Collected data
== Segment start ==
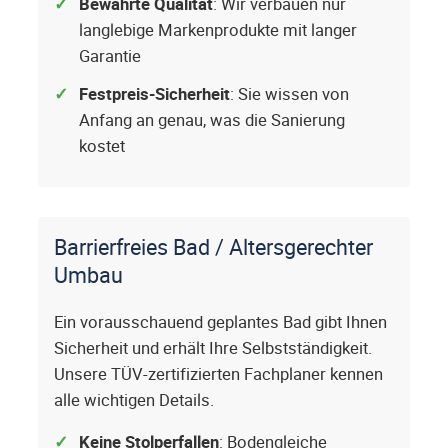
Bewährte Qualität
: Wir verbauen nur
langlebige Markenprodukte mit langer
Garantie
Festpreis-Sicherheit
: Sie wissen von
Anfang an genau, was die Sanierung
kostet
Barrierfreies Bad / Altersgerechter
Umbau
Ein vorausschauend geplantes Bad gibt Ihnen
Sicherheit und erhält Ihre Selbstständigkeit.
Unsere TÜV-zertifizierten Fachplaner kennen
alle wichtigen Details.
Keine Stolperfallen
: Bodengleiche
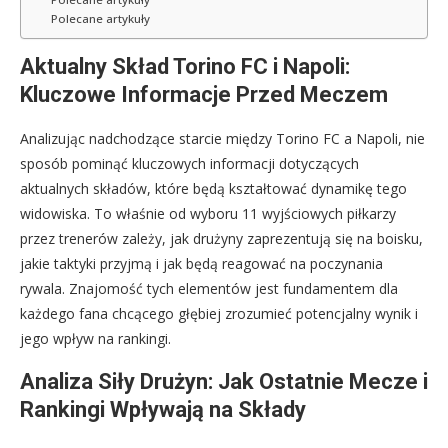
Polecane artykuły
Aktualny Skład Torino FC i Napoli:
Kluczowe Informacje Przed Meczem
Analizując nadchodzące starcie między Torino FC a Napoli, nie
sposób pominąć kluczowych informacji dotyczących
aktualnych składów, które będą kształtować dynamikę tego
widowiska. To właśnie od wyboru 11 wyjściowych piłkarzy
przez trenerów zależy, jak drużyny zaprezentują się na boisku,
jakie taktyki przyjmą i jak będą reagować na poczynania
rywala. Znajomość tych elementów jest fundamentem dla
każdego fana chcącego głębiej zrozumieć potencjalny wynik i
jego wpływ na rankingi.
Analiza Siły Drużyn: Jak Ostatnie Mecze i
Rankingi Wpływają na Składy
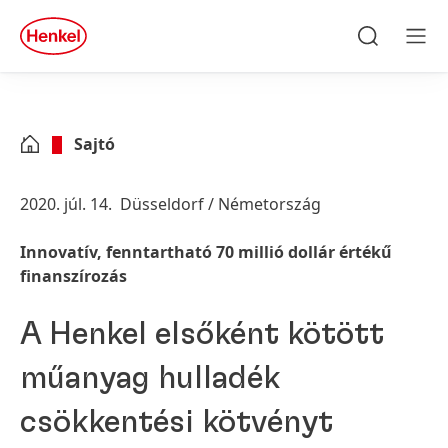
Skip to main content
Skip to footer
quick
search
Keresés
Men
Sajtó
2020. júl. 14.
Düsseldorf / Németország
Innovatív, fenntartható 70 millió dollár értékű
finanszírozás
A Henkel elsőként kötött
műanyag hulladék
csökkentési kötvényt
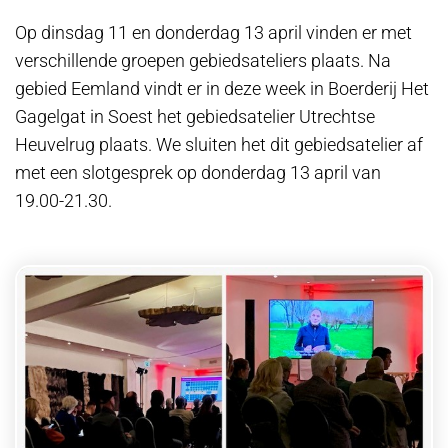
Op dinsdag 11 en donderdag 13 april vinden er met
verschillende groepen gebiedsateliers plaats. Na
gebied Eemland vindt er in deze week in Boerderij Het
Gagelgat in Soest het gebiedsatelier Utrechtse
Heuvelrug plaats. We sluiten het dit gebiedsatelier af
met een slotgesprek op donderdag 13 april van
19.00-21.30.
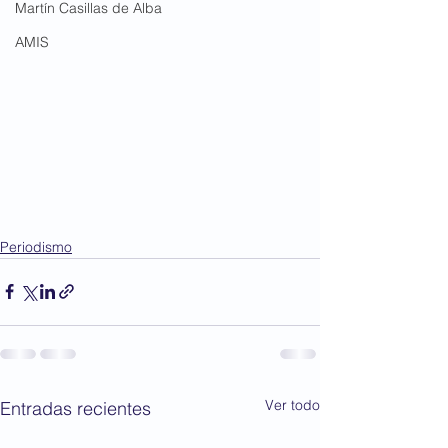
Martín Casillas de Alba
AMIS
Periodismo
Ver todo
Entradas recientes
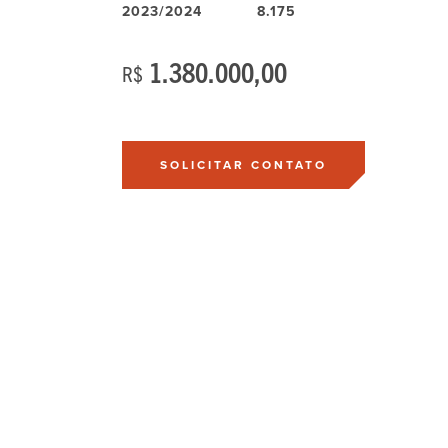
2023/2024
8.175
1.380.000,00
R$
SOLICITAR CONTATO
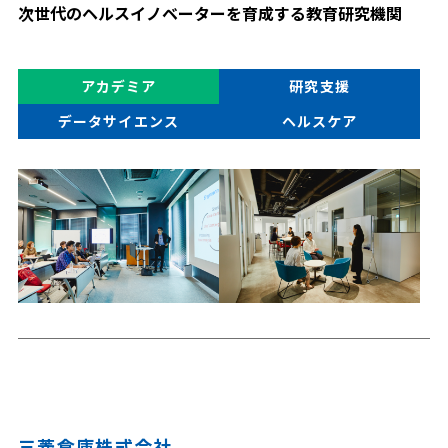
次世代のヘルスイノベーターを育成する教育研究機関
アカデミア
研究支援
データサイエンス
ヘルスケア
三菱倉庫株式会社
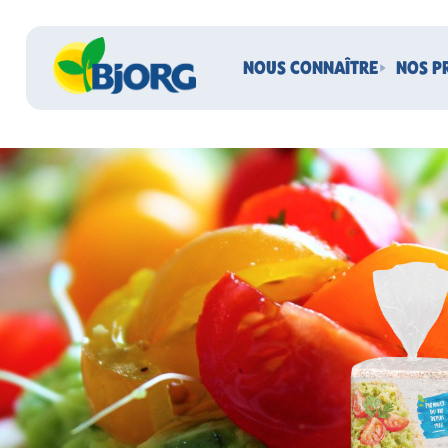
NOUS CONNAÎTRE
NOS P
== Segment end ==
== Segment start ==
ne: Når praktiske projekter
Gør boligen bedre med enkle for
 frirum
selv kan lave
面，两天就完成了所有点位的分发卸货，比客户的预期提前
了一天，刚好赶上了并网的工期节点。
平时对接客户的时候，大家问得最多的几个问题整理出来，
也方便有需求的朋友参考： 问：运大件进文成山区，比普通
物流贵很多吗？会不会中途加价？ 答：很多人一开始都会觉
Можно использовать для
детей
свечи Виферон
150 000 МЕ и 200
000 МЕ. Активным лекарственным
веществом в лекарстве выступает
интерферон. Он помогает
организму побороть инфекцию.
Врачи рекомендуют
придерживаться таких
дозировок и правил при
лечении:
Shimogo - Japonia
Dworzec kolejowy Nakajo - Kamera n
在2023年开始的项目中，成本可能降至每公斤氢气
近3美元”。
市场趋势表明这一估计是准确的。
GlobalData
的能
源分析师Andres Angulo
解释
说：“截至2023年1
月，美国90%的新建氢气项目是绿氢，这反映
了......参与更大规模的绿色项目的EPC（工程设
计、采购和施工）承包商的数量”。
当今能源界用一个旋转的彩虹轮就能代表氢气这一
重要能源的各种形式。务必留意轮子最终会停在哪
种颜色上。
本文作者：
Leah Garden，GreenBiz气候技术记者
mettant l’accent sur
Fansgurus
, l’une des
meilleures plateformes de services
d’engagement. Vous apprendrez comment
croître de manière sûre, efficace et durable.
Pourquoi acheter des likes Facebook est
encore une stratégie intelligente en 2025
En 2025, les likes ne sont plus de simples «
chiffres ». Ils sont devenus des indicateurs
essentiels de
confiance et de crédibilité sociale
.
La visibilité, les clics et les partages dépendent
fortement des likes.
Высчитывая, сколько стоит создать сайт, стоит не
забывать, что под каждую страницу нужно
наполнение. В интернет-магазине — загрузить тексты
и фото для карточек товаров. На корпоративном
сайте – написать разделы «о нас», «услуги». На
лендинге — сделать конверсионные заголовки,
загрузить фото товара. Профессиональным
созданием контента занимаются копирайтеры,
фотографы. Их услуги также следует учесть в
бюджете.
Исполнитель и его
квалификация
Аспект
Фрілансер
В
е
== Segment end ==
▶ ASSIGNMENT
Return, with no change at all, every line in the entries above from the line containing "Bewährte Qualität" through the line containing "Sicherheit und erhält Ihre Selbstständigkeit.".

▶ EXERCISE SOLUTION
Bewährte Qualität
: Wir verbauen nur
langlebige Markenprodukte mit langer
Garantie
Festpreis-Sicherheit
: Sie wissen von
Anfang an genau, was die Sanierung
kostet
Barrierfreies Bad / Altersgerechter
Umbau
Ein vorausschauend geplantes Bad gibt Ihnen
Sicherheit und erhält Ihre Selbstständigkeit.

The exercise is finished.